Brief: What you return should match the entries below exactly, only without the images.

(Information given begins)

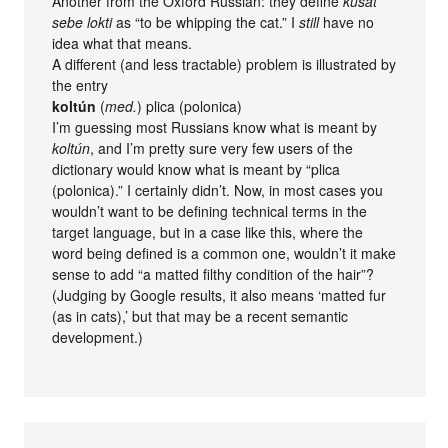
Another from the Oxford Russian: they define
kusat’
sebe lokti
as “to be whipping the cat.” I
still
have no
idea what that means.
A different (and less tractable) problem is illustrated by
the entry
koltún
(
med.
) plica (polonica)
I’m guessing most Russians know what is meant by
koltún
, and I’m pretty sure very few users of the
dictionary would know what is meant by “plica
(polonica).” I certainly didn’t. Now, in most cases you
wouldn’t want to be defining technical terms in the
target language, but in a case like this, where the
word being defined is a common one, wouldn’t it make
sense to add “a matted filthy condition of the hair”?
(Judging by Google results, it also means ‘matted fur
(as in cats),’ but that may be a recent semantic
development.)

(Information given ends)

Result:
Another from the Oxford Russian: they define
kusat’
sebe lokti
as “to be whipping the cat.” I
still
have no
idea what that means.
A different (and less tractable) problem is illustrated by
the entry
koltún
(
med.
) plica (polonica)
I’m guessing most Russians know what is meant by
koltún
, and I’m pretty sure very few users of the
dictionary would know what is meant by “plica
(polonica).” I certainly didn’t. Now, in most cases you
wouldn’t want to be defining technical terms in the
target language, but in a case like this, where the
word being defined is a common one, wouldn’t it make
sense to add “a matted filthy condition of the hair”?
(Judging by Google results, it also means ‘matted fur
(as in cats),’ but that may be a recent semantic
development.)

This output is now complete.